# Laptops Battery



## thoron (Mar 7, 2010)

The power icon in the notification area seem to be stuck. It normally says 100% available (fully charged), today however it's telling me 100% available (plugged in, charging). I occasionally get this from time to time but it only last for 10 minutes to half an hour not for a entire day. Also the charge light on the front of my laptop has been lit all day even before I turned it on. 
     So I was wondering if all this might mean that battery in my laptop is wearing out? I've had it for approximately 3 years and the model is a HP Pavillion dv6000.


----------



## AshleyAshes (Mar 8, 2010)

thoron said:


> So I was wondering if all this might mean that ballery in my laptop is wearing out?


Possibly.



thoron said:


> I've had it for approximately 3 years and the model is a HP Pavillion dv6000.


Make that 'Absolutely'.

My battery still gives me 90mins when it used to give me 3hrs, but this laptop is five years old this Feb.  Time isn't actually a HUGE factor in battery wear as much as actually using the battery.  Every discharge/recharge cycle wears the battery out more and more.  To prolong battery life it's best to stay on AC power as often as possible.


----------



## thoron (Mar 8, 2010)

AshleyAshes said:


> Make that 'Absolutely'.
> 
> My battery still gives me 90mins when it used to give me 3hrs, but this laptop is five years old this Feb.  Time isn't actually a HUGE factor in battery wear as much as actually using the battery.  Every discharge/recharge cycle wears the battery out more and more.  To prolong battery life it's best to stay on AC power as often as possible.



I've never actually unplugged my laptop.

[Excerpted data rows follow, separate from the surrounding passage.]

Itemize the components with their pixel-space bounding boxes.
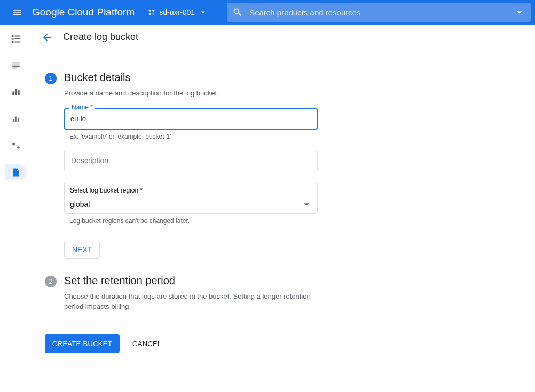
name-input[interactable] — [70, 115, 311, 123]
next-button[interactable]: NEXT — [64, 241, 100, 259]
step-2: 2 Set the retention period Choose the du… — [45, 275, 361, 322]
chevron-down-icon — [301, 199, 312, 210]
svg-rect-9 — [18, 118, 19, 122]
name-label: Name * — [69, 103, 95, 111]
step-1-title: Bucket details — [64, 71, 361, 84]
region-select[interactable]: Select log bucket region * global — [64, 182, 318, 214]
nav-metrics-icon[interactable] — [5, 111, 27, 127]
page-title: Create log bucket — [63, 31, 138, 43]
nav-logging-icon[interactable] — [5, 31, 27, 47]
step-1: 1 Bucket details Provide a name and desc… — [45, 71, 361, 108]
action-row: CREATE BUCKET CANCEL — [45, 334, 361, 353]
left-nav-rail — [0, 25, 32, 392]
brand-title: Google Cloud Platform — [32, 6, 135, 18]
step-1-badge: 1 — [45, 73, 57, 84]
nav-explorer-icon[interactable] — [5, 58, 27, 74]
search-icon — [232, 7, 243, 18]
svg-point-1 — [153, 10, 155, 12]
svg-rect-5 — [15, 89, 17, 95]
cancel-button[interactable]: CANCEL — [132, 340, 162, 348]
project-name: sd-uxr-001 — [159, 8, 195, 17]
form-content: 1 Bucket details Provide a name and desc… — [32, 50, 374, 366]
region-label: Select log bucket region * — [70, 187, 317, 194]
region-value: global — [70, 200, 90, 209]
back-arrow-icon[interactable] — [41, 31, 53, 44]
step-1-body: Name * Ex. 'example' or 'example_bucket-… — [51, 108, 361, 275]
svg-rect-8 — [15, 117, 16, 123]
nav-router-icon[interactable] — [5, 138, 27, 154]
sub-header: Create log bucket — [32, 25, 535, 50]
menu-icon[interactable] — [4, 0, 30, 25]
create-bucket-button[interactable]: CREATE BUCKET — [45, 334, 120, 353]
name-helper: Ex. 'example' or 'example_bucket-1' — [69, 133, 361, 140]
step-1-subtitle: Provide a name and description for the l… — [64, 88, 361, 99]
project-icon — [147, 8, 156, 17]
name-field: Name * — [64, 108, 361, 130]
step-2-title: Set the retention period — [64, 275, 361, 287]
svg-point-0 — [149, 10, 151, 12]
search-box[interactable] — [227, 3, 531, 22]
description-input[interactable]: Description — [64, 150, 318, 171]
top-app-bar: Google Cloud Platform sd-uxr-001 — [0, 0, 535, 25]
svg-rect-4 — [12, 92, 14, 96]
search-expand-icon[interactable] — [514, 6, 525, 18]
step-2-badge: 2 — [45, 276, 57, 287]
project-picker[interactable]: sd-uxr-001 — [144, 5, 211, 19]
description-placeholder: Description — [71, 156, 108, 165]
svg-rect-6 — [18, 90, 19, 95]
step-2-subtitle: Choose the duration that logs are stored… — [64, 291, 315, 312]
nav-dashboards-icon[interactable] — [5, 84, 27, 100]
nav-storage-icon[interactable] — [5, 164, 27, 180]
svg-rect-7 — [13, 119, 14, 122]
chevron-down-icon — [198, 7, 208, 17]
svg-point-2 — [149, 13, 151, 15]
svg-point-3 — [153, 13, 155, 15]
search-input[interactable] — [249, 8, 514, 17]
region-helper: Log bucket regions can't be changed late… — [69, 217, 361, 225]
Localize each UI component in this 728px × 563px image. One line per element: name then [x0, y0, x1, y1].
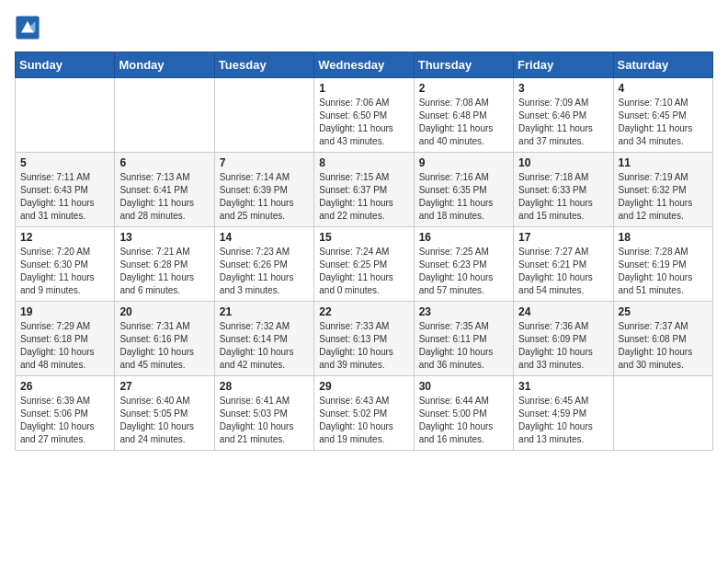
day-number: 1: [319, 82, 408, 95]
day-info: Sunrise: 7:15 AM Sunset: 6:37 PM Dayligh…: [319, 171, 408, 223]
calendar-cell: 13Sunrise: 7:21 AM Sunset: 6:28 PM Dayli…: [115, 227, 214, 302]
day-info: Sunrise: 7:37 AM Sunset: 6:08 PM Dayligh…: [619, 320, 708, 372]
logo-icon: [15, 15, 40, 40]
day-info: Sunrise: 7:32 AM Sunset: 6:14 PM Dayligh…: [220, 320, 309, 372]
day-info: Sunrise: 7:27 AM Sunset: 6:21 PM Dayligh…: [518, 246, 608, 297]
day-info: Sunrise: 7:25 AM Sunset: 6:23 PM Dayligh…: [419, 246, 508, 297]
day-info: Sunrise: 7:20 AM Sunset: 6:30 PM Dayligh…: [20, 246, 109, 297]
day-number: 9: [419, 156, 508, 169]
day-info: Sunrise: 6:41 AM Sunset: 5:03 PM Dayligh…: [220, 395, 309, 446]
calendar-cell: 29Sunrise: 6:43 AM Sunset: 5:02 PM Dayli…: [314, 376, 414, 451]
calendar-cell: 22Sunrise: 7:33 AM Sunset: 6:13 PM Dayli…: [314, 302, 414, 376]
day-number: 12: [20, 231, 109, 244]
calendar-cell: 15Sunrise: 7:24 AM Sunset: 6:25 PM Dayli…: [314, 227, 414, 302]
calendar-cell: 16Sunrise: 7:25 AM Sunset: 6:23 PM Dayli…: [414, 227, 513, 302]
weekday-header-thursday: Thursday: [414, 52, 513, 78]
day-info: Sunrise: 7:06 AM Sunset: 6:50 PM Dayligh…: [319, 97, 408, 148]
weekday-header-tuesday: Tuesday: [214, 52, 313, 78]
calendar-week-row: 12Sunrise: 7:20 AM Sunset: 6:30 PM Dayli…: [16, 227, 713, 302]
day-info: Sunrise: 7:18 AM Sunset: 6:33 PM Dayligh…: [518, 171, 608, 223]
day-number: 22: [319, 305, 408, 318]
day-info: Sunrise: 7:19 AM Sunset: 6:32 PM Dayligh…: [619, 171, 708, 223]
calendar-cell: 23Sunrise: 7:35 AM Sunset: 6:11 PM Dayli…: [414, 302, 513, 376]
day-number: 29: [319, 380, 408, 393]
day-number: 10: [518, 156, 608, 169]
day-number: 7: [220, 156, 309, 169]
day-number: 15: [319, 231, 408, 244]
day-info: Sunrise: 6:44 AM Sunset: 5:00 PM Dayligh…: [419, 395, 508, 446]
day-number: 23: [419, 305, 508, 318]
day-info: Sunrise: 7:21 AM Sunset: 6:28 PM Dayligh…: [119, 246, 209, 297]
day-info: Sunrise: 7:23 AM Sunset: 6:26 PM Dayligh…: [220, 246, 309, 297]
day-number: 26: [20, 380, 109, 393]
calendar-cell: 20Sunrise: 7:31 AM Sunset: 6:16 PM Dayli…: [115, 302, 214, 376]
calendar-cell: 25Sunrise: 7:37 AM Sunset: 6:08 PM Dayli…: [613, 302, 712, 376]
page-header: [15, 15, 713, 40]
calendar-cell: 18Sunrise: 7:28 AM Sunset: 6:19 PM Dayli…: [613, 227, 712, 302]
day-number: 6: [119, 156, 209, 169]
day-info: Sunrise: 6:45 AM Sunset: 4:59 PM Dayligh…: [518, 395, 608, 446]
day-number: 21: [220, 305, 309, 318]
day-info: Sunrise: 7:10 AM Sunset: 6:45 PM Dayligh…: [619, 97, 708, 148]
calendar-cell: 3Sunrise: 7:09 AM Sunset: 6:46 PM Daylig…: [514, 78, 613, 153]
calendar-cell: 17Sunrise: 7:27 AM Sunset: 6:21 PM Dayli…: [514, 227, 613, 302]
day-number: 4: [619, 82, 708, 95]
day-number: 31: [518, 380, 608, 393]
day-number: 3: [518, 82, 608, 95]
calendar-cell: 19Sunrise: 7:29 AM Sunset: 6:18 PM Dayli…: [16, 302, 115, 376]
calendar-cell: 7Sunrise: 7:14 AM Sunset: 6:39 PM Daylig…: [214, 153, 313, 227]
day-info: Sunrise: 7:28 AM Sunset: 6:19 PM Dayligh…: [619, 246, 708, 297]
day-number: 13: [119, 231, 209, 244]
calendar-cell: 31Sunrise: 6:45 AM Sunset: 4:59 PM Dayli…: [514, 376, 613, 451]
day-number: 25: [619, 305, 708, 318]
day-number: 5: [20, 156, 109, 169]
day-number: 28: [220, 380, 309, 393]
weekday-header-saturday: Saturday: [613, 52, 712, 78]
day-info: Sunrise: 7:35 AM Sunset: 6:11 PM Dayligh…: [419, 320, 508, 372]
day-info: Sunrise: 7:09 AM Sunset: 6:46 PM Dayligh…: [518, 97, 608, 148]
day-number: 2: [419, 82, 508, 95]
calendar-cell: [16, 78, 115, 153]
calendar-week-row: 1Sunrise: 7:06 AM Sunset: 6:50 PM Daylig…: [16, 78, 713, 153]
day-info: Sunrise: 6:43 AM Sunset: 5:02 PM Dayligh…: [319, 395, 408, 446]
calendar-cell: 27Sunrise: 6:40 AM Sunset: 5:05 PM Dayli…: [115, 376, 214, 451]
day-number: 30: [419, 380, 508, 393]
day-number: 19: [20, 305, 109, 318]
calendar-table: SundayMondayTuesdayWednesdayThursdayFrid…: [15, 52, 713, 451]
day-number: 24: [518, 305, 608, 318]
weekday-header-sunday: Sunday: [16, 52, 115, 78]
day-info: Sunrise: 6:40 AM Sunset: 5:05 PM Dayligh…: [119, 395, 209, 446]
day-info: Sunrise: 6:39 AM Sunset: 5:06 PM Dayligh…: [20, 395, 109, 446]
day-number: 11: [619, 156, 708, 169]
calendar-cell: 5Sunrise: 7:11 AM Sunset: 6:43 PM Daylig…: [16, 153, 115, 227]
weekday-header-friday: Friday: [514, 52, 613, 78]
calendar-cell: 6Sunrise: 7:13 AM Sunset: 6:41 PM Daylig…: [115, 153, 214, 227]
calendar-cell: 10Sunrise: 7:18 AM Sunset: 6:33 PM Dayli…: [514, 153, 613, 227]
calendar-cell: 9Sunrise: 7:16 AM Sunset: 6:35 PM Daylig…: [414, 153, 513, 227]
calendar-cell: 1Sunrise: 7:06 AM Sunset: 6:50 PM Daylig…: [314, 78, 414, 153]
day-number: 14: [220, 231, 309, 244]
day-number: 18: [619, 231, 708, 244]
calendar-cell: [613, 376, 712, 451]
day-info: Sunrise: 7:36 AM Sunset: 6:09 PM Dayligh…: [518, 320, 608, 372]
calendar-cell: 2Sunrise: 7:08 AM Sunset: 6:48 PM Daylig…: [414, 78, 513, 153]
calendar-cell: 11Sunrise: 7:19 AM Sunset: 6:32 PM Dayli…: [613, 153, 712, 227]
day-number: 17: [518, 231, 608, 244]
logo: [15, 15, 44, 40]
day-number: 20: [119, 305, 209, 318]
day-info: Sunrise: 7:24 AM Sunset: 6:25 PM Dayligh…: [319, 246, 408, 297]
day-info: Sunrise: 7:11 AM Sunset: 6:43 PM Dayligh…: [20, 171, 109, 223]
day-info: Sunrise: 7:14 AM Sunset: 6:39 PM Dayligh…: [220, 171, 309, 223]
calendar-cell: 12Sunrise: 7:20 AM Sunset: 6:30 PM Dayli…: [16, 227, 115, 302]
calendar-cell: 21Sunrise: 7:32 AM Sunset: 6:14 PM Dayli…: [214, 302, 313, 376]
weekday-header-monday: Monday: [115, 52, 214, 78]
day-info: Sunrise: 7:08 AM Sunset: 6:48 PM Dayligh…: [419, 97, 508, 148]
day-number: 16: [419, 231, 508, 244]
day-info: Sunrise: 7:13 AM Sunset: 6:41 PM Dayligh…: [119, 171, 209, 223]
calendar-cell: [214, 78, 313, 153]
calendar-week-row: 5Sunrise: 7:11 AM Sunset: 6:43 PM Daylig…: [16, 153, 713, 227]
calendar-cell: 26Sunrise: 6:39 AM Sunset: 5:06 PM Dayli…: [16, 376, 115, 451]
calendar-cell: [115, 78, 214, 153]
day-info: Sunrise: 7:33 AM Sunset: 6:13 PM Dayligh…: [319, 320, 408, 372]
calendar-cell: 28Sunrise: 6:41 AM Sunset: 5:03 PM Dayli…: [214, 376, 313, 451]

It maybe a laptop in name however for the way the way it's used it may as well be a desktop computer.


----------



## ToeClaws (Mar 8, 2010)

Batteries are one of the least consistent things about laptops except for one thing - they all get worse as they get older.  The speed at which they degrade is often the big variable.

I'd say on average, you lose about 30 minutes a year of run time, but sometimes you get a real dud of a battery that can lose up to 50% of it's kick after the first year.  Sometimes you luck out and get a battery that really manages to hold a charge well.  Since you're using your laptop largely as a desktop and plugged in, it's probably not a major concern.  If it is, then check ebay for a replacement battery - you can often get a brand new one for a good price there (typically around $40 to $60).


----------



## PKBitchGirl (Mar 8, 2010)

AshleyAshes said:


> Possibly.
> 
> 
> Make that 'Absolutely'.
> ...



The computer shop and other people have told me when using AC power that you should remove the battery as even the AC power running through the battery when plugged in will degrade the battery.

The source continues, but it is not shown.